This question came up during public records training at a public organization in Washington state, but I am interested in the general case. That said, I've provided the specific hypothetical about public records at the end in case it is useful for understanding the question.
Suppose you are an employee of a state-run organization (but not a police officer), and your superiors instruct you to perform activity X. Performing X is a routine activity that your organization is legally required to perform, but suppose that in the specific instance of this activity you realize that one of the steps in performing X is likely itself illegal. However, you are not a lawyer, so you are not certain whether the law compels you to perform X or compels you not to perform X. For the sake of argument, let us suppose that your superiors (who themselves may or may not know whether X is legal) are aware of the problem but refuse to provide instructions more specific than that you must both obey the law.
In such a situation, are your superiors acting lawfully? If you act in good faith, is there a way to know if you are liable, or is this strictly dependent on the specifics of X (and if so, what is important to know about X)?
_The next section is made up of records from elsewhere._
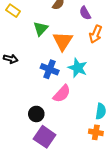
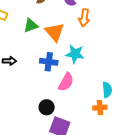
green triangle: (41, 29) -> (31, 25), turned 42
orange cross: (96, 132) -> (100, 108), moved

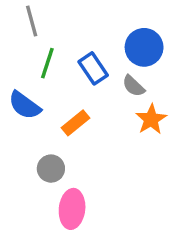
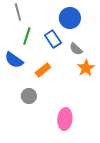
blue circle: (144, 47) -> (70, 18), moved
pink ellipse: (72, 209) -> (65, 119), moved

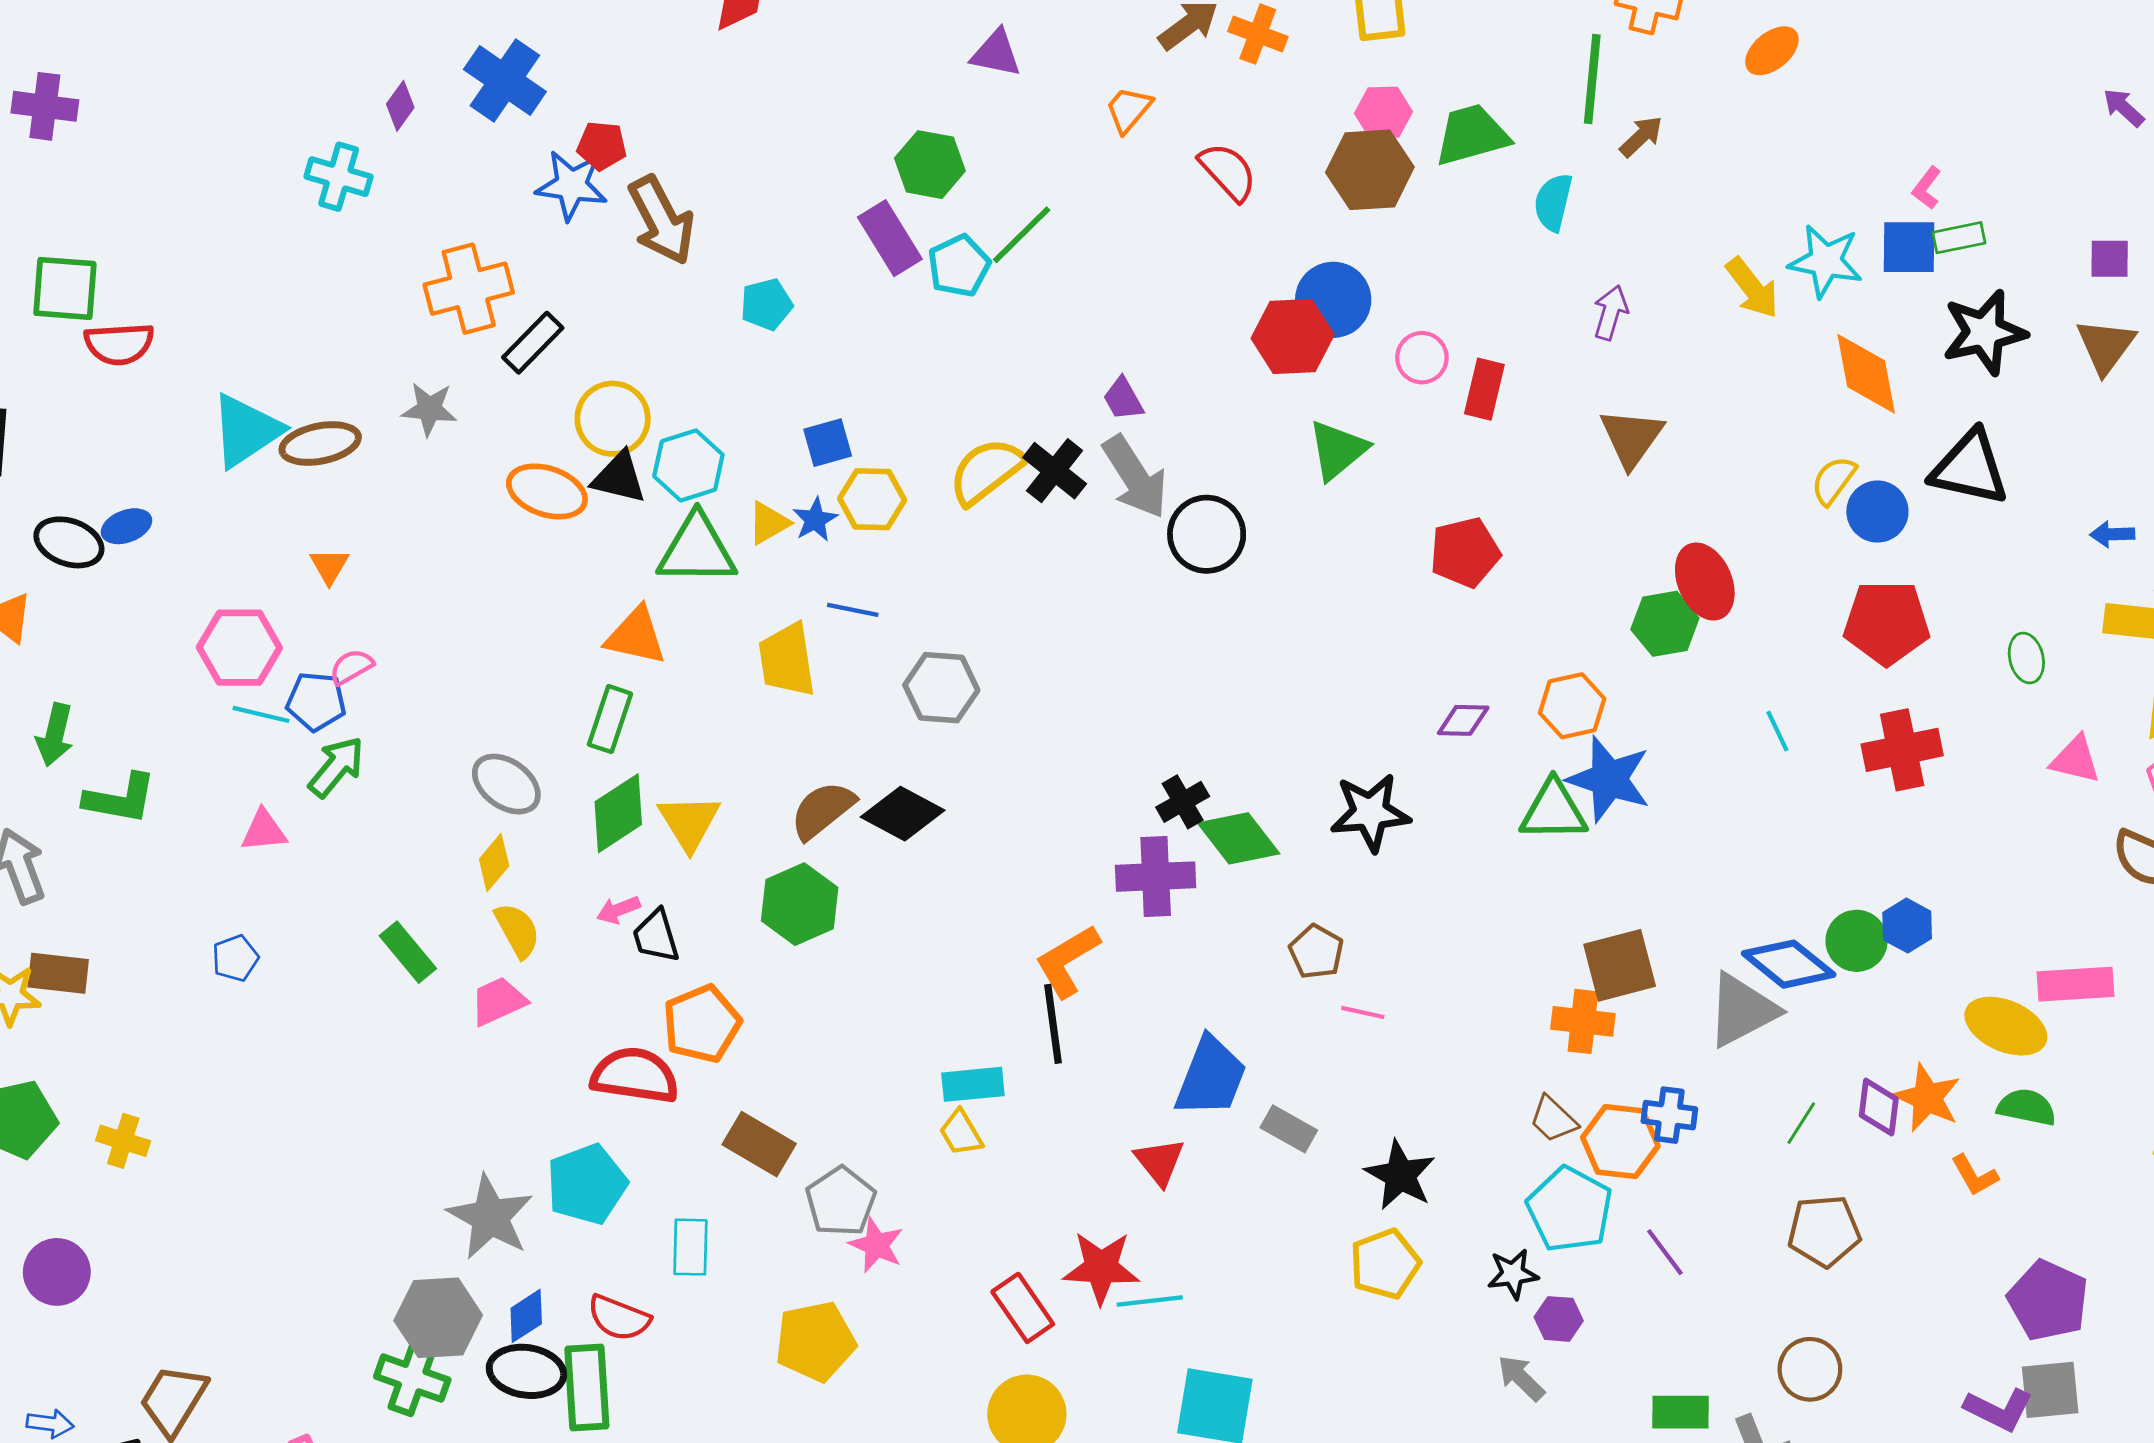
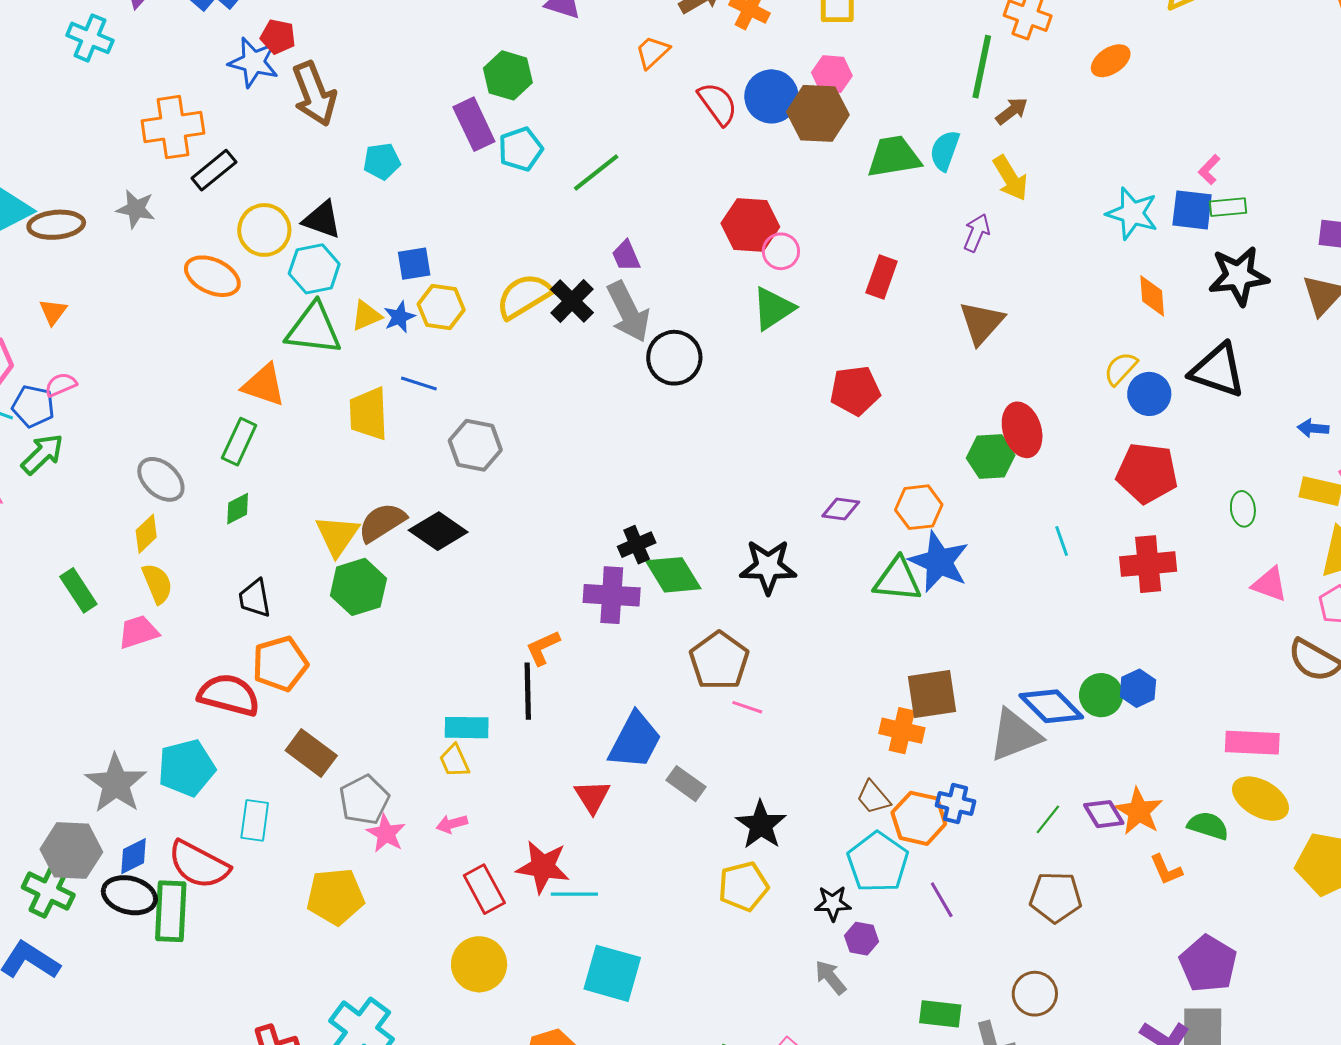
green trapezoid: (1472, 135) -> (894, 157), moved
green line: (1022, 235) -> (596, 172), moved
yellow arrow: (1752, 288) -> (1010, 178), moved
blue circle: (1333, 300) -> (771, 96), moved
pink circle: (1422, 358) -> (781, 251), moved
orange diamond: (1866, 374) -> (1152, 296), size x0.7
black triangle: (619, 478) -> (322, 220), moved
green diamond: (618, 813) -> (238, 509), size x0.6
yellow triangle: (689, 822) -> (337, 535), moved
pink arrow: (618, 910) -> (452, 824), moved
brown pentagon: (1316, 952) -> (719, 661), size x1.5
orange L-shape: (1067, 961) -> (543, 648), size x0.7
yellow ellipse: (2006, 1026) -> (1260, 799), moved
purple diamond: (1879, 1107) -> (1104, 814), turned -45
red semicircle: (619, 1318) -> (199, 865), size x1.4

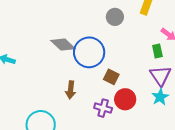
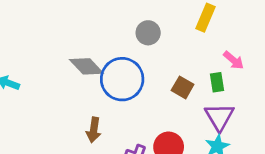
gray circle: (115, 17) -> (148, 33), moved
brown square: (111, 77) -> (183, 87), moved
(I'm interested in the general case for this question, not the specific laws about public records, which may have a specific carve-out regarding liability. But in case it help to understand the abstractions: the question involved a hypothetical where a public records were stored on a private server by a past employee, and a public records request now requires you to produce them; your superiors tell you that the records are legally responsive and that producing them is part of your job, which is probably all true, but they won't specifically tell you to get them or not to get them, and you suspect that getting them would be illegal.)